My hand was still trembling, and I felt the Irse vibrating through my flesh, leaving, slipping out the tips of my fingers. I jumped up and ran after it, in the direction my fingers had been pointing. I kept the meter out in front of me.
“I lost it! I knew this meter was trash!”
I gritted my teeth as I felt other Irse flow through me, small sound waves jittering as they passed through my stomach, arms, legs, head.
“Keep after it! I’ve got to keep after it!”
My breath grew ragged, but I kept running, leaping over rubble and darting around half-crumbled walls. Every minute or so my meter would flash its lights, all five of them, bright blue. My Irse was tempting me. Leading me on. Showing me the way. I wanted it so bad. So bad I forgot to be scared, or worried, or smart.
I was circling a tumbled down fountain when I ran straight into a hole in the ground. I dropped down into some kind of cavern, my legs hitting hard, and lost my balance. I lay on the ground, staring up at both full moons framed by the opening above me. I moved my arms, then my legs. Nothing broken that I could feel, but my head was buzzing like I had swallowed a bunch of shiverbugs. I sat up, then slowly stood up. My ribs hurt on my right side, but I could walk.
A flare of blue caught my attention. The meter was still strapped to my left hand. All five lights were glowing, sapphire blue, a beacon in the darkness. The lights held steady. I forced myself to wait, to watch, but they stayed blue.
“I did it! I caught a fiver! I’m a Lucky!”
I sobbed once, in relief, yes, but also with joy, then silenced myself. I wasn’t safe yet. Now that I had the Irse, I needed to get it to the vendor by the spaceport, which meant getting back to the city in one piece.
I turned on my comm unit. The map showed me near the outer edge of the ruins, near the entrance to the tunnel back to the tavern. I laughed out loud in spite of myself. I had run nearly all the way back home already.
I looked around to see if there was anything I could use to get up out of the cavern and spotted roots jutting from the ceiling near the opening. It would take some effort, but I could climb back up that way. I walked over and reached up to grab a root when something froze my hand in place. The buzzing in my head grew louder, and suddenly my entire body was shaking, vibrating so hard my teeth were chattering.
I felt different Irse move through me over and over, sliding through my flesh and bones, then slowing down, stopping, and staying in me. Filling me up. My head felt like it was going to explode and then everything went black.
I’m swimming, endlessly swimming. There is no shore in sight. I’m not tired, just a bit bored. The water is warm and there are fish moving around under me. My arms are cutting through the water, my legs are kicking hard.
”Why aren’t I tired? How long have I been swimming?”
Movement shimmers below me, and I put my face in the water to see better. Far below me I can see a room, with people in it. I stop swimming. It’s a tavern, seen from above like someone’s taken the roof off.
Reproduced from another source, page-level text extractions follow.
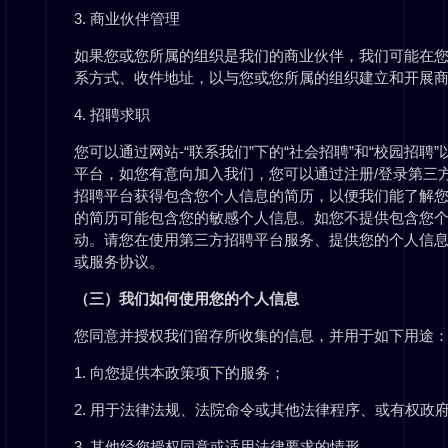
3. 商业伙伴管理
如果您或您所属的组织是我们的商业伙伴，我们可能在
系方式、收件地址，以与您或您所属的组织建立和开展
4. 招聘求职
您可以通过网站-“联系我们”下的“社会招聘”和“校园招
平台，如您有意向加入我们，您可以通过注册/登录第三
招聘平台获得包含您个人信息的简历，以便我们能了解
的简历可能包含您的敏感个人信息。如您不提供包含您
动。请您在使用第三方招聘平台服务、提供您的个人信息
或服务协议。
（三）我们如何使用您的个人信息
您同意并授权我们留存所收集的信息，并用于如下用途
1. 向您提供本政策项下的服务；
2. 用于法律法规、法院命令或其他法律程序、或有权政
3. 其他经您授权同意或适用法律要求的情形。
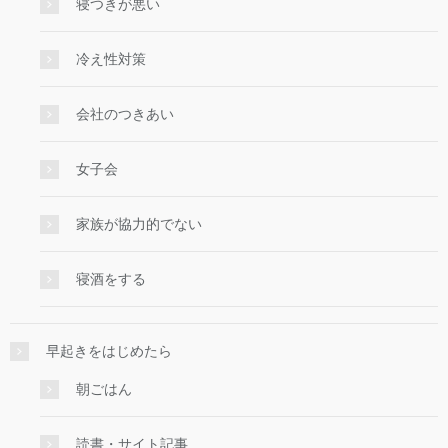
寝つきが悪い
冷え性対策
会社のつきあい
女子会
家族が協力的でない
寝酒をする
早起きをはじめたら
朝ごはん
読書・サイト記事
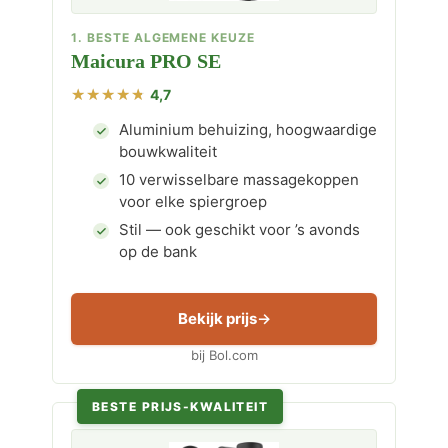
1. BESTE ALGEMENE KEUZE
Maicura PRO SE
4,7
Aluminium behuizing, hoogwaardige
bouwkwaliteit
10 verwisselbare massagekoppen
voor elke spiergroep
Stil — ook geschikt voor ’s avonds
op de bank
Bekijk prijs
bij Bol.com
BESTE PRIJS-KWALITEIT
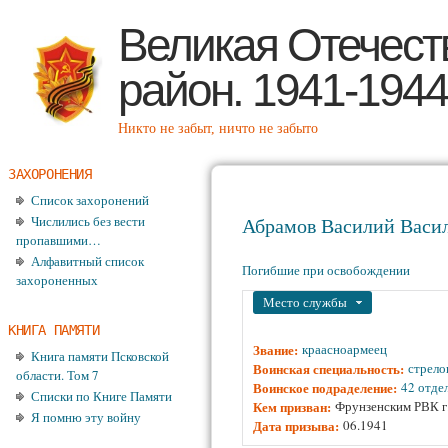
Пе
Великая Отечест
район. 1941-1944
Никто не забыт, ничто не забыто
ЗАХОРОНЕНИЯ
Список захоронений
Числились без вести
Абрамов Василий Васи
пропавшими…
Алфавитный список
Погибшие при освобождении
захороненных
Убрать
Место службы
КНИГА ПАМЯТИ
Звание:
краасноармеец
Книга памяти Псковской
Воинская специальность:
стрело
области. Том 7
Воинское подраделение:
42 отде
Списки по Книге Памяти
Кем призван:
Фрунзенским РВК г
Я помню эту войну
Дата призыва:
06.1941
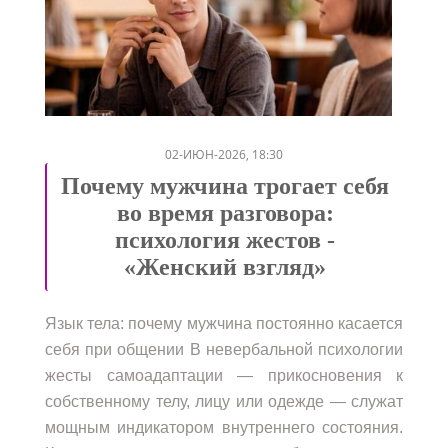
/
/
/
02-ИЮН-2026, 18:30
Почему мужчина трогает себя
во время разговора:
психология жестов -
«Женский взгляд»
Язык тела: почему мужчина постоянно касается
себя при общении В невербальной психологии
жесты самоадаптации — прикосновения к
собственному телу, лицу или одежде — служат
мощным индикатором внутреннего состояния.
“It’s the bar by the spaceport!”
I can see the taps, and the tables and chairs. People are milling about. It’s pretty crowded but everyone shifts and clears a path for two ground crew as they make their way to the bar. Luckies. One is wearing red gear and the other’s is yellow. The one in red looks up, straight up, like they know I’m watching from above.
It’s me. My face. I’m wearing red gear, in the starport bar. I sputter and yank my face out of the water.
An ocean stretches around me, blue and green under a grey sky.
“Has the sky always been grey? Why can’t I remember how I got here? Where is here?”
I put my face back in the water. The bar is gone.
I start swimming again. I’m not sure where to.